*TASK REQUIREMENTS*
Please say how many lines in the entries below hold the string "Fenton", with no other words.

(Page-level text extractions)
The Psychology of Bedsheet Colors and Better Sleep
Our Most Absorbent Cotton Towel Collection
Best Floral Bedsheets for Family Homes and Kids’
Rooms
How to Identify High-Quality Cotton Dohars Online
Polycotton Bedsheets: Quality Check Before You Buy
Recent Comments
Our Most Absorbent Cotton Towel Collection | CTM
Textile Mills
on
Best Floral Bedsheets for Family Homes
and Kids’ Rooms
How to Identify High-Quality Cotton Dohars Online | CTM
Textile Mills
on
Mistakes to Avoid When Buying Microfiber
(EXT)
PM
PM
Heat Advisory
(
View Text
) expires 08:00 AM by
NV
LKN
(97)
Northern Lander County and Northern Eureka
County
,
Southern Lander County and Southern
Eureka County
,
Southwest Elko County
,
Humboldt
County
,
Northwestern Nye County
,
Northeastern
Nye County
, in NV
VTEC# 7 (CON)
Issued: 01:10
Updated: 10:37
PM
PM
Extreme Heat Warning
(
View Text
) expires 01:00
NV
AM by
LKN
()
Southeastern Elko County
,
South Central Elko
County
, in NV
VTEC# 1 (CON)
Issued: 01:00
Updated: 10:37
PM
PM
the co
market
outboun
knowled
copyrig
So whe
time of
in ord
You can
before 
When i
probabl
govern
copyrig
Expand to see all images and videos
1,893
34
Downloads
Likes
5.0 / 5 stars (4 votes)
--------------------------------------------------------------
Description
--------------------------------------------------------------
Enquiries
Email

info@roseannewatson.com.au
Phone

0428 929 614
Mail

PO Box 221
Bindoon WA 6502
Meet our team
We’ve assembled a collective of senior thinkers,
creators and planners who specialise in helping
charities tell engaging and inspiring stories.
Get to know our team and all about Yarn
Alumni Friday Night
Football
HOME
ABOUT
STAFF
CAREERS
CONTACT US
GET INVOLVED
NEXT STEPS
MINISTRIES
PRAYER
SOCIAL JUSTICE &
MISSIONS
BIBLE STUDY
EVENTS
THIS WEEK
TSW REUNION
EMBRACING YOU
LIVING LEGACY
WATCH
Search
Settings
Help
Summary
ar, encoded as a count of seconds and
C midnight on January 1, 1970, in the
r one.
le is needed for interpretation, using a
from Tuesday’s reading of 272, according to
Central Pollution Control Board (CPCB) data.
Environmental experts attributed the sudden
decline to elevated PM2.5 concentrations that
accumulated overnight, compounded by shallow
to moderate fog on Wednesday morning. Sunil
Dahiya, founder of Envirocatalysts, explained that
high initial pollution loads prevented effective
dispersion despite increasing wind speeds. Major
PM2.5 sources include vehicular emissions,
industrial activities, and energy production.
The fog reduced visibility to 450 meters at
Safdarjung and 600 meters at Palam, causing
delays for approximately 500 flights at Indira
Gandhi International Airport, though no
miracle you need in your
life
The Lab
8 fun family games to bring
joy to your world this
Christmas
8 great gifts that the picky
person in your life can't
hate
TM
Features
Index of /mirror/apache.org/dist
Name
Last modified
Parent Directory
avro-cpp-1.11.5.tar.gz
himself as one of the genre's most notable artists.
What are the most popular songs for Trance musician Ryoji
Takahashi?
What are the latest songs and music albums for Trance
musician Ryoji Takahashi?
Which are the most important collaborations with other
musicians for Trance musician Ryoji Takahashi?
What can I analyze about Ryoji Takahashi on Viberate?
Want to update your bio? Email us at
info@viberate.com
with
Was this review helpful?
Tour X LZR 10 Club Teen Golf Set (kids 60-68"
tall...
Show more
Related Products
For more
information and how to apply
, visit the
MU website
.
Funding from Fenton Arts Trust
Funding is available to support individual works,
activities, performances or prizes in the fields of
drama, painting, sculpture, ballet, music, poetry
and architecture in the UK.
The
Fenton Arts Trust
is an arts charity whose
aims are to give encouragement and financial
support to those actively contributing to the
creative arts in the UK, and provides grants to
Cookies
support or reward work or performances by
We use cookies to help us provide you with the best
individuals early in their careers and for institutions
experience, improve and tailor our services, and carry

*WRITTEN ANSWER*
2